“Heaven Sent” is an example of Doctor Who at its best. A dark, compelling and character driven episode and working as an introspective about The Doctor. It is one of the best episodes of the Nu-Doctor Who series and easily Peter Capaldi’s best episode.
After the events of “Face the Raven”, The Doctor is teleported to a mysterious castle in the middle of a sea that is one light-year away from Earth. All around him are clues on what he needs to do and is surrounded by memories of his past. Even worse, The Doctor is being chased by a creature in a white cloak, having to avoid it while he figures out who put him in the castle and why.
“Heaven Sent” is a truly bold episode, working as an intense mystery and psychological drama with Capaldi excelling in the role, having to work alone for most of the episode. This episode shows The Doctor suffering from grief and is in pain and despair. We get to see more insight into the The Doctor’s mind, particularly his fears and doubts – linking back to the Season 9 openers. The script is based on The Doctor being forced to reveal a dark secret so he can move onto the next part of the puzzle or to save his life. This is The Doctor at his lowest ebb and it is an emotional moment, relying on a pep talk from a character from his past to get him out of this point. The phrase “get off your arse and win” needs to become a meme.
The mystery in “Heaven Sent” was well crafted, with the information given to us in small doses. There are little clues littered throughout regarding the endgame of the episode but it only really comes together at the end when everything is revealed. It will not be spoiled here, but it was a cracker as it shows how all these little clues were signalling the ending without being too obvious. It is beautifully tied together and “Heaven Sent” has a fantastic montage at the end, having plenty of gravity to it. This episode show’s Steven Moffatt’s writing at its best, being tight and concise as it ties everything together and works on an emotional level.

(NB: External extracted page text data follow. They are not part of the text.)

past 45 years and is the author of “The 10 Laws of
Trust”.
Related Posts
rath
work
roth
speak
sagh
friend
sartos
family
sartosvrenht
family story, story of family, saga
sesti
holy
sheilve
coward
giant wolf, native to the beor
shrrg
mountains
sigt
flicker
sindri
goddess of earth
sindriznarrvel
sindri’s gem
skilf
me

Rachel Talalay returns to direct the final two episodes of Doctor Who. Her direction is exemplary, capturing the somber tone of Moffat’s writing and The Doctor’s despair and isolation. There are dark moments, whether it is The Doctor reflecting to himself, falling into a sea of skulls and constantly being chased by The Veil – forcing The Doctor to make personal revelations. Like Moffat’s writing, Talalay’s direction ties the twist to the preceding events together perfectly. If “Sleep No More” is an example of Doctor Who trying to be inventive and failing, “Heaven Sent” is a Doctor Who episode being different and succeeding.

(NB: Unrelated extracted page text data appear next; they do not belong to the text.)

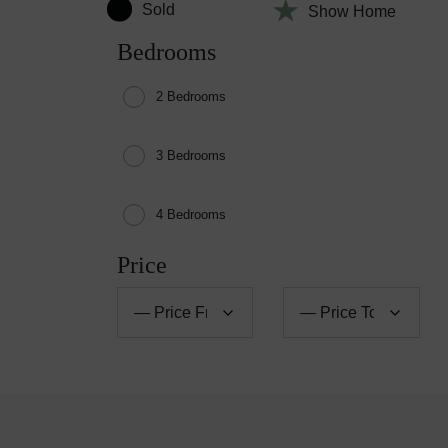
Sold
Show Home
Bedrooms
2 Bedrooms
3 Bedrooms
4 Bedrooms
Price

Murray Gold also supplies some of the best music ever for the show, which is a massive achievement considering his work for Doctor Who. It is the best music from this season, sharing some similar beats to Mozart’s “Requiem”. It gives “Heaven Sent” an operatic feel which best describes the episode as a whole, having grand moments – when all the floors of the castle movie like sliding puzzle and showcasing The Doctor’s personal turmoil. The music was a perfect reflection to the episode as a whole.
“Heaven Sent” is deserving of all the praise it has been receiving and it will go down as a classic Doctor Who episode. “Heaven Sent” stands alongside “Blink” for quality and invention.